¿Cuál es el alcance de la política ecónomica que implementa el Gobierno a partir de la asistencia financiera que brinda a los distintos sectores a raíz de la pandemia? Por las ayudas financieras extraordinarias que salió a otorgar el Estado Nacional a empresas y trabajadores en negro, cuentapropistas y emprendedores, aumentó como nunca la cantidad de hogares que reciben alguna contribución estatal.
Según un estudio del Ministerio de la Producción, 9 de cada 10 hogares argentinos reciben algún tipo de ayuda del Estado.

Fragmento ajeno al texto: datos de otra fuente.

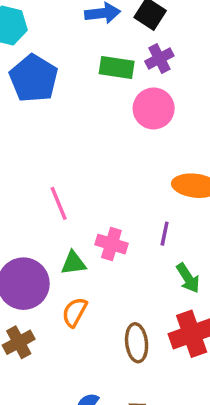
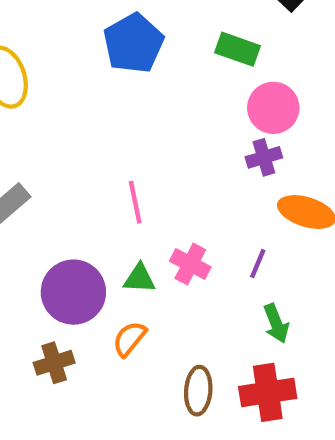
purple cross: (159, 58) -> (264, 157), moved

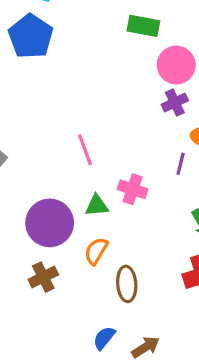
blue pentagon: (133, 43) -> (31, 36), moved
purple line: (258, 264) -> (181, 164), moved
brown ellipse: (198, 391) -> (127, 284), moved

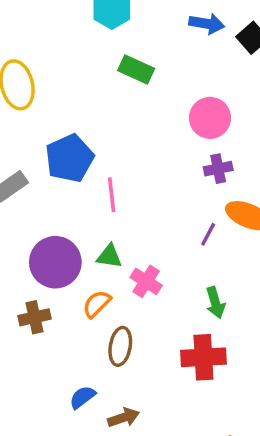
green rectangle: (143, 26) -> (136, 69), moved
blue pentagon: (31, 36) -> (69, 158), moved
pink circle: (176, 65) -> (210, 118), moved
pink cross: (133, 189) -> (146, 281), moved

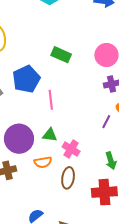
green rectangle: (136, 69) -> (61, 55), moved
orange semicircle: (97, 304) -> (43, 162), turned -144
brown ellipse: (120, 346) -> (68, 178), moved

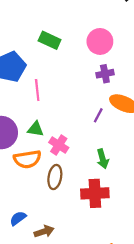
orange semicircle: (43, 162) -> (27, 159), size x1.4

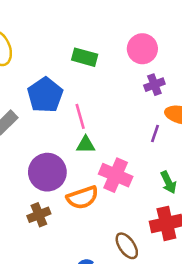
green triangle: (36, 129) -> (86, 145), moved
pink cross: (59, 145) -> (116, 175), size x1.4
brown ellipse: (55, 177) -> (127, 246), moved, turned -35

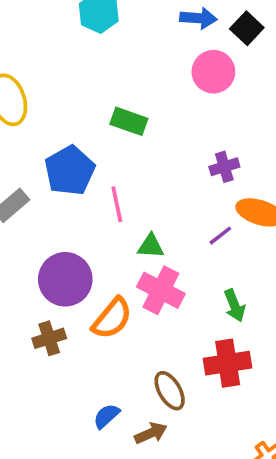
pink circle: (142, 49) -> (213, 72), moved
purple line: (155, 134) -> (220, 236), turned 30
green triangle: (86, 145) -> (151, 246), moved
orange semicircle: (82, 197) -> (112, 318), turned -36

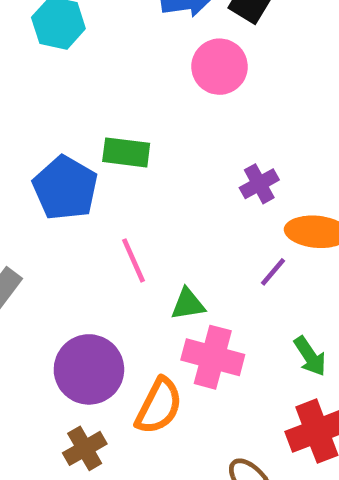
blue pentagon: (70, 171) -> (65, 188), moved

Acá se computan los que ya recibían algo (jubilados, pensionados, AUH, otros planes), los empleados estatales y se suman los que ahora empezaron a percibir algún plan de asistencia.
En especial el IFE (Ingreso Familiar de Emergencia) que apuntó a un universo que no está dentro del sistema, como los trabajadores en negro o cuentapropistas informales. También el programa de Asistencia al Trabajo y la Producción (ATP) que otorga subsidios para pagar sueldos y otros gastos a firmas.
Al respecto, la economista Florencia Correa Deza sostuvo que el alcance de las políticas económicas que el gobierno se ha visto obligado a implementar es "sorprendente".
La especialista explicó que el Estado "intenta atacar dos frentes: el problemas de los hogares y el problema de algunas empresas que están o que estuvieron imposibilitadas de producir".
Para Correa Deza, en el frente de los hogares hay dos componentes a analizar: "el que ya teníamos previo a la pandemia que es el extenso sistema de previsión social porque en la Argentina tenemos jubilaciones, pensiones, seguro de discapacidad, la AUH, entre otros. Son muy diversos y la cantidad de gente es muy importante. A esto hay que sumarle ahora el IFE y los préstamos, por lo que ahí tenemos el problema de los hogares muy bien focalizado", destacó.
Respecto a las empresas, sostuvo que fueron beneficiadas con algunos instrumentos impositivos, con el acceso a créditos y el otorgamiento de subsidios para el pago de los salarios.
Otro frente que atacó el gobierno fue la ayuda financiera a las provincias que no tienen la posibilidad de autofinanciarse en el sistema internacional de crédito, entonces "dependen de lo que Nación pueda generar y esto es un alivio para algunas provincias que no tienen alternativas".